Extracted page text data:
○ ○ ○ ○ ○ ○ ○
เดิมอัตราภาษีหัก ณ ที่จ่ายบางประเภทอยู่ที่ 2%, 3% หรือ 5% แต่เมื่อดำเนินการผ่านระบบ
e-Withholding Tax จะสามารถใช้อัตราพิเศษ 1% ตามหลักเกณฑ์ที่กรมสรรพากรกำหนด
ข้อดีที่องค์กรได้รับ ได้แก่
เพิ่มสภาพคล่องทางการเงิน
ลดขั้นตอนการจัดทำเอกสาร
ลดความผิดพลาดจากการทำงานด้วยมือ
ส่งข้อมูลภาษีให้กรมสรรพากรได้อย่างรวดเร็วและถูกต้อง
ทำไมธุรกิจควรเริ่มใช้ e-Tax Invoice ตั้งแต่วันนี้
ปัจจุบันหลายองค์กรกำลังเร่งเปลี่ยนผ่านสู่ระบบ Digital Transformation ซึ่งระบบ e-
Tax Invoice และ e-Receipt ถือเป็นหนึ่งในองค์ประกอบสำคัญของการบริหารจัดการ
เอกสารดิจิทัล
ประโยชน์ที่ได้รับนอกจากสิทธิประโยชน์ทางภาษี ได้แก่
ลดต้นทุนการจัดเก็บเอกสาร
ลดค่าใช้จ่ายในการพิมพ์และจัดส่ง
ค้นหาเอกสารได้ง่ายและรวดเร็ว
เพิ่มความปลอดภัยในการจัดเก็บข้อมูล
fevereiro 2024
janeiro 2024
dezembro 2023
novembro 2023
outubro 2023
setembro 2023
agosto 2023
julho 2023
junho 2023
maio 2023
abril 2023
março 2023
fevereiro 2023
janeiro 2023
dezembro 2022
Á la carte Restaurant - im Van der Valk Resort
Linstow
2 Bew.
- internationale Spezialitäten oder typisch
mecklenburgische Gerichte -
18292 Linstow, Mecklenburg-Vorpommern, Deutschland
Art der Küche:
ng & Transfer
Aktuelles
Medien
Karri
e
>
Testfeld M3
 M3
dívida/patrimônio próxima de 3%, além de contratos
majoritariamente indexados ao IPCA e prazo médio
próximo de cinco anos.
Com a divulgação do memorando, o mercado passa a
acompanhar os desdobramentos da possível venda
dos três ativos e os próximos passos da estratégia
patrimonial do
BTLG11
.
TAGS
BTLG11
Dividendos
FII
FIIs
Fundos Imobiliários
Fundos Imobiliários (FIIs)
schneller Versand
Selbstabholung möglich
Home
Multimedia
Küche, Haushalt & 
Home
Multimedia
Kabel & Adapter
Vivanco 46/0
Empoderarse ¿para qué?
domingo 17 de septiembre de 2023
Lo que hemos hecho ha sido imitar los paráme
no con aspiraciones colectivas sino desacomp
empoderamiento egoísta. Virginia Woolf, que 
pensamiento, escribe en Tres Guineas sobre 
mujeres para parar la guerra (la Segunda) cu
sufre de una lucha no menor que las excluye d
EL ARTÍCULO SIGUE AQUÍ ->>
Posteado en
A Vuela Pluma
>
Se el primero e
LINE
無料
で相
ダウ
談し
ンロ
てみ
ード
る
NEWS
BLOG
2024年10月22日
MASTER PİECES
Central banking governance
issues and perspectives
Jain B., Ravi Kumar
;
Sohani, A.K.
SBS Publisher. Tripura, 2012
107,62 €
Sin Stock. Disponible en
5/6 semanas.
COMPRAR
○ ○ ○ ○ ○ ○ ○
Every entry above has to be returned exactly as written.

เดิมอัตราภาษีหัก ณ ที่จ่ายบางประเภทอยู่ที่ 2%, 3% หรือ 5% แต่เมื่อดำเนินการผ่านระบบ
e-Withholding Tax จะสามารถใช้อัตราพิเศษ 1% ตามหลักเกณฑ์ที่กรมสรรพากรกำหนด
ข้อดีที่องค์กรได้รับ ได้แก่
เพิ่มสภาพคล่องทางการเงิน
ลดขั้นตอนการจัดทำเอกสาร
ลดความผิดพลาดจากการทำงานด้วยมือ
ส่งข้อมูลภาษีให้กรมสรรพากรได้อย่างรวดเร็วและถูกต้อง
ทำไมธุรกิจควรเริ่มใช้ e-Tax Invoice ตั้งแต่วันนี้
ปัจจุบันหลายองค์กรกำลังเร่งเปลี่ยนผ่านสู่ระบบ Digital Transformation ซึ่งระบบ e-
Tax Invoice และ e-Receipt ถือเป็นหนึ่งในองค์ประกอบสำคัญของการบริหารจัดการ
เอกสารดิจิทัล
ประโยชน์ที่ได้รับนอกจากสิทธิประโยชน์ทางภาษี ได้แก่
ลดต้นทุนการจัดเก็บเอกสาร
ลดค่าใช้จ่ายในการพิมพ์และจัดส่ง
ค้นหาเอกสารได้ง่ายและรวดเร็ว
เพิ่มความปลอดภัยในการจัดเก็บข้อมูล
fevereiro 2024
janeiro 2024
dezembro 2023
novembro 2023
outubro 2023
setembro 2023
agosto 2023
julho 2023
junho 2023
maio 2023
abril 2023
março 2023
fevereiro 2023
janeiro 2023
dezembro 2022
Á la carte Restaurant - im Van der Valk Resort
Linstow
2 Bew.
- internationale Spezialitäten oder typisch
mecklenburgische Gerichte -
18292 Linstow, Mecklenburg-Vorpommern, Deutschland
Art der Küche:
ng & Transfer
Aktuelles
Medien
Karri
e
>
Testfeld M3
 M3
dívida/patrimônio próxima de 3%, além de contratos
majoritariamente indexados ao IPCA e prazo médio
próximo de cinco anos.
Com a divulgação do memorando, o mercado passa a
acompanhar os desdobramentos da possível venda
dos três ativos e os próximos passos da estratégia
patrimonial do
BTLG11
.
TAGS
BTLG11
Dividendos
FII
FIIs
Fundos Imobiliários
Fundos Imobiliários (FIIs)
schneller Versand
Selbstabholung möglich
Home
Multimedia
Küche, Haushalt & 
Home
Multimedia
Kabel & Adapter
Vivanco 46/0
Empoderarse ¿para qué?
domingo 17 de septiembre de 2023
Lo que hemos hecho ha sido imitar los paráme
no con aspiraciones colectivas sino desacomp
empoderamiento egoísta. Virginia Woolf, que 
pensamiento, escribe en Tres Guineas sobre 
mujeres para parar la guerra (la Segunda) cu
sufre de una lucha no menor que las excluye d
EL ARTÍCULO SIGUE AQUÍ ->>
Posteado en
A Vuela Pluma
>
Se el primero e
LINE
無料
で相
ダウ
談し
ンロ
てみ
ード
る
NEWS
BLOG
2024年10月22日
MASTER PİECES
Central banking governance
issues and perspectives
Jain B., Ravi Kumar
;
Sohani, A.K.
SBS Publisher. Tripura, 2012
107,62 €
Sin Stock. Disponible en
5/6 semanas.
COMPRAR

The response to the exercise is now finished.